But why do they laugh?” Asked the Savage in pained bewilderment. ¶ “Why?”  The Provost turned towards him a still broadly grinning face.  “Why?  But because it's so  extraordinarily funny.” 

For proof, look no further than the classic SNL sketch “Oops!  I Crapped My Pants!”  But ask yourself, would anybody laugh if the skit instead spoofed, say, Huggies® and by association babies?  Doubtful, even though all diapers, regardless brand or size, share the identical raison d’être, n'est-ce pas?  Handicaps of any flavor should never be a punchline, and is it honestly that different losing control of the faculties an infant has yet to acquire?  In my patently partisan opinion, I think not.  Nonetheless an explicit joke about Depends® is always a tacit jab at incontinence; an unambiguously cruel reminder that adult diapers in and of themselves are more emasculating than the malady they're meant to manage and therefore something to be ashamed of.


     But I digress.  My aim today is not to rail against potty-training or shamelessly solicit sympathy by carping about my condition—which, I hasten to add, is neither a recent development nor, having determined early on might be a skosh less dispiriting if I ditched my dignity tootsweet, one with which I still struggle coming to grips.  We all have our switches, buttons and  knobs, so I’ll cut the bleeding heart crap lest you summarily dismiss me as a hopelessly woebegone whiner.  Rather, you’ll discover peeling back the myriad layers of my story is fittingly akin to dealing with a dirty diaper: Something about it stinks, a single whiff from even clear across the room convincingly suggestive whatever’s lurking within, barely out of sight but definitely no longer out of mind, ain’t gonna be pretty but, until and unless you get in there for a closer peek, who knows what you have on your hands or just how ugly it truly is.

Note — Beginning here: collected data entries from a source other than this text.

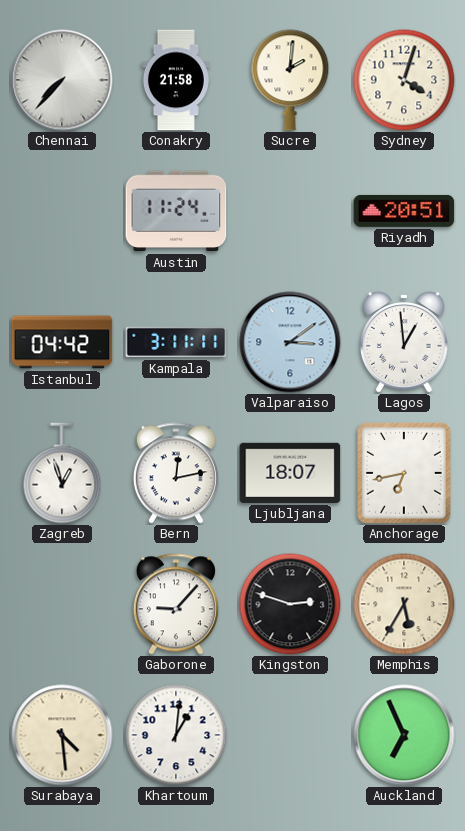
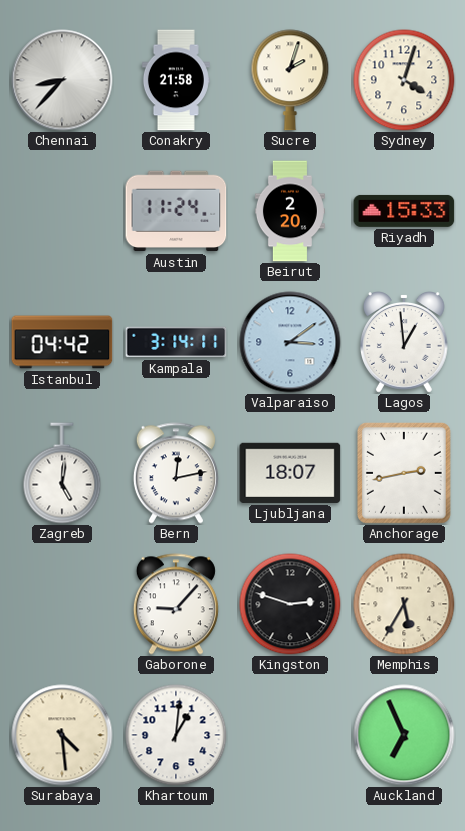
Chennai: 7:37 -> 8:37
Sucre: 2:01 -> 2:03
Beirut: none -> 2:20
Riyadh: 20:51 -> 15:33
Kampala: 3:11 -> 3:14
Zagreb: 12:57 -> 5:01
Anchorage: 6:43 -> 2:43
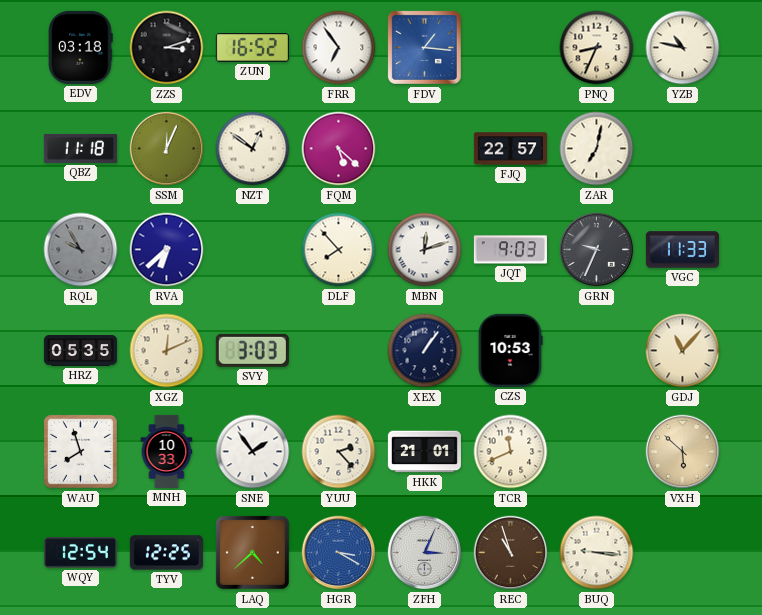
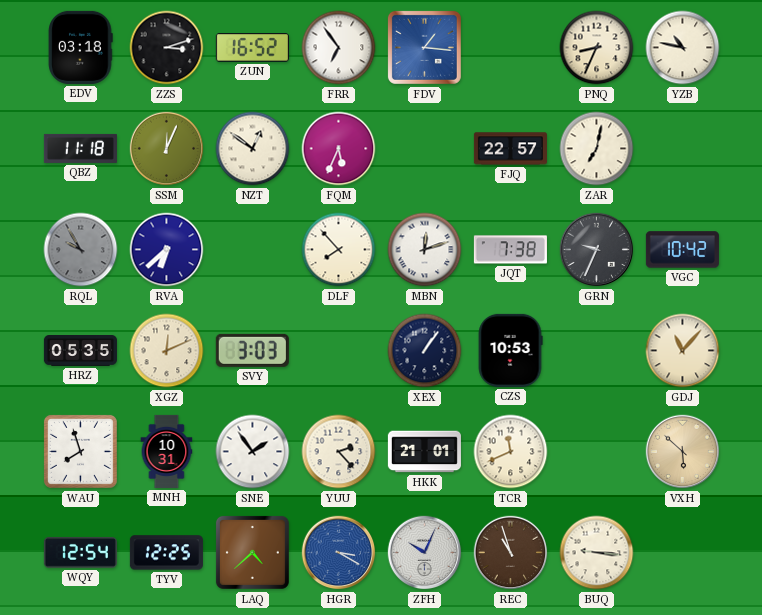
FQM: 5:22 -> 5:34
JQT: 9:03 -> 7:38
VGC: 11:33 -> 10:42
MNH: 10:33 -> 10:31
ZFH: 3:04 -> 10:04
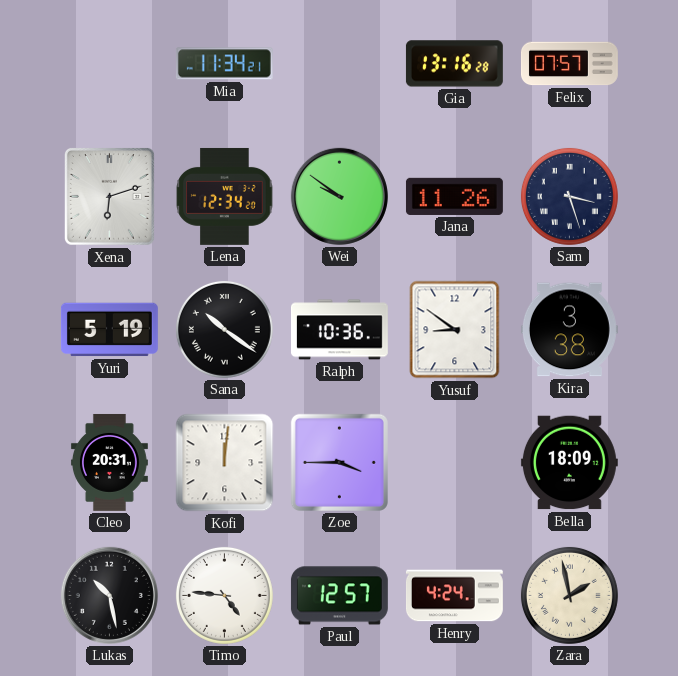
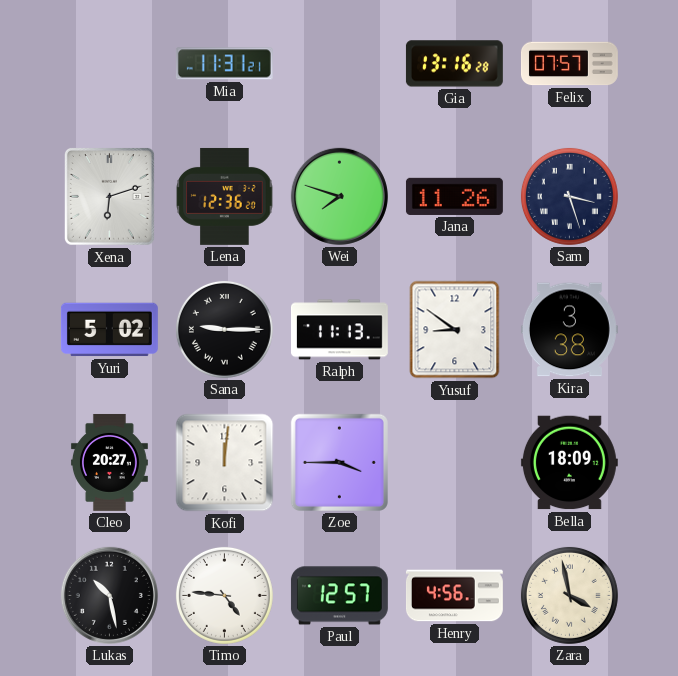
Mia: 11:34 -> 11:31
Lena: 12:34 -> 12:36
Wei: 9:51 -> 7:48
Yuri: 5:19 -> 5:02
Sana: 10:21 -> 9:15
Ralph: 10:36 -> 11:13
Cleo: 20:31 -> 20:27
Henry: 4:24 -> 4:56
Zara: 1:58 -> 3:58
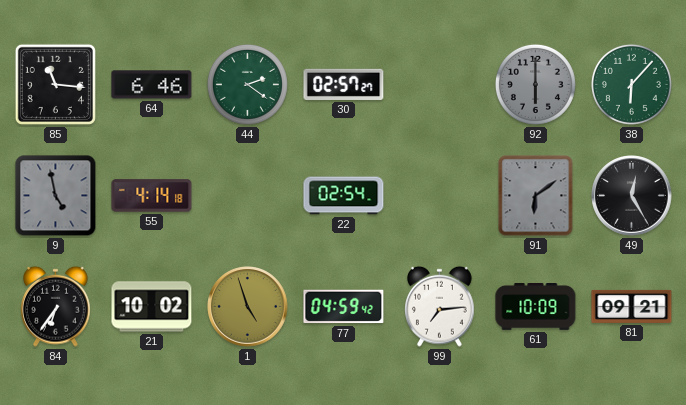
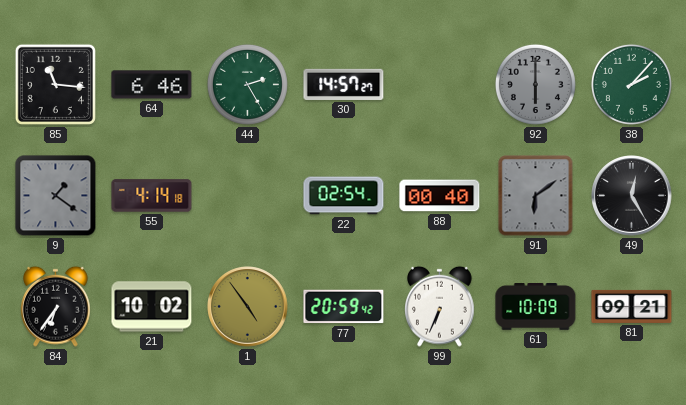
44: 2:21 -> 2:25
30: 02:57 -> 14:57
38: 6:07 -> 2:07
9: 4:58 -> 1:21
88: none -> 00:40
1: 4:57 -> 4:54
77: 04:59 -> 20:59
99: 7:14 -> 6:34
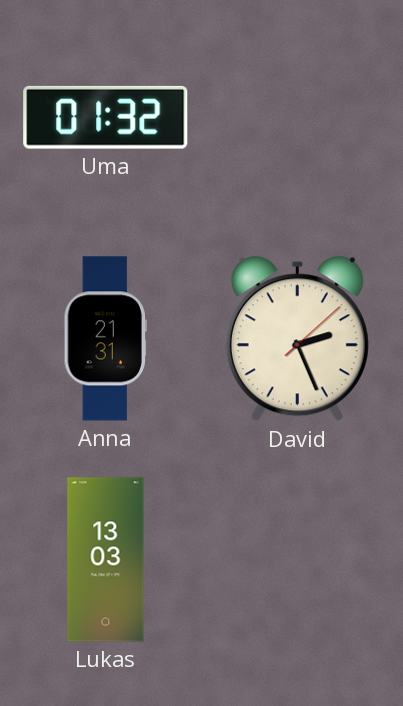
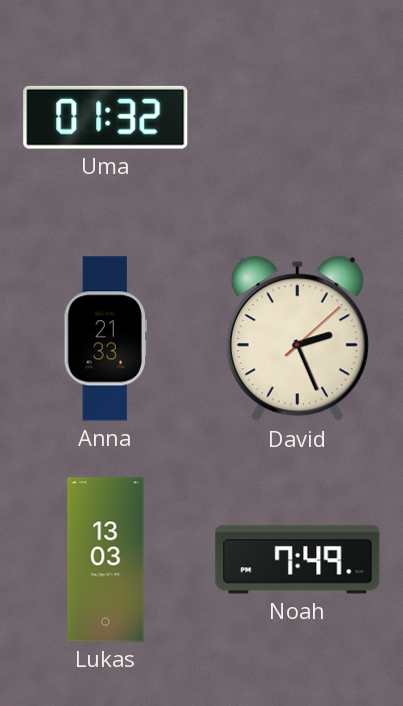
Anna: 21:31 -> 21:33
Noah: none -> 7:49
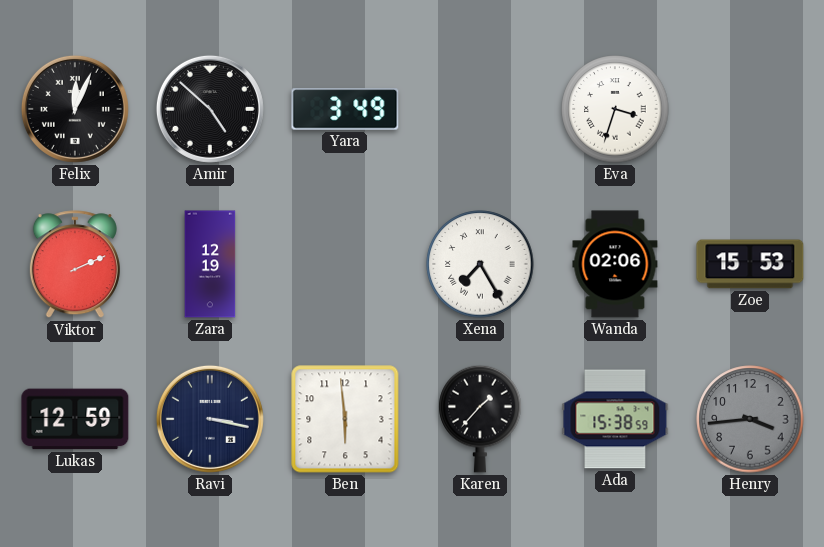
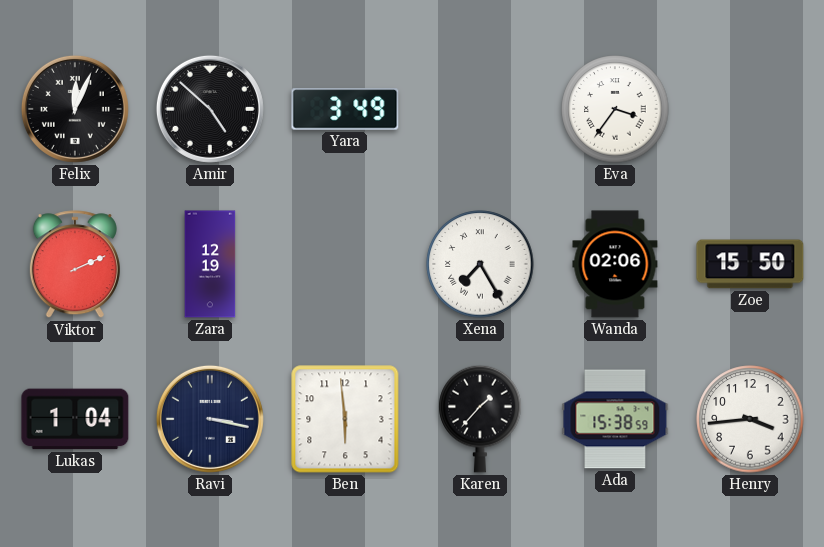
Eva: 3:33 -> 3:36
Zoe: 15:53 -> 15:50
Lukas: 12:59 -> 1:04
Henry dial: grey -> white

     Would it pique your curiosity if I confess incontinence is only one reason why I need to wear diapers, and a fairly picayune one at that?  It's true—long before the infirmity made them indispensable I was already dallying in diapers of my own volition, out of no bona fide necessity other than amusement.  Without question, wearing diapers just for shits 'n grins would be outlandish enough even were that the extent of my aberrant behavior.  But wait, there’s more—that’s not all I was doing with…um, in 'em; to wit, if nature came a-callin' while I happened (wink-wink, nudge-nudge) to be so attired, “shits 'n grins” also concisely conveys the what 'n why it was my rule and not the exception to answer said call right in said diaper.  Because why not?  That is, after all, precisely what they’re for.  De l'audace, encore de l'audace, et tojours de l'audace!  For nigh twenty years I was (s)electively diapered, and contentedly so, my chief beef with this off-again/on-again relationship just that—too much off against not enough on—but I never imagined where this would ultimately lead.  It's a slippery slope from seemingly innocuous though incontrovertibly seamy distraction from the angst and ennui of an awkward, alienated adolescence to intractable master I now and for the foreseeable future must serve abidingly and, like a beguiling husky, I allowed familiar fealty to lull me into naïve confidence I could let loose the leash and trust it always returning obediently to heel whenever I bade.  Which it did…until it didn't (yes, Squirrel, I'm talking about you, too.  And you're still grounded!), so although incontinence now holds me hostage in them, diapers alone beckoned me ex mero motu to the brink of the Abyss of Monomania—the SLA to my Patty Hearst, if you will—and from there I was all but foredoomed to tumble in.  It begs the question: At what point does innocent if misguided devotion to an idée fixe become deliberate ignorance of the consequences?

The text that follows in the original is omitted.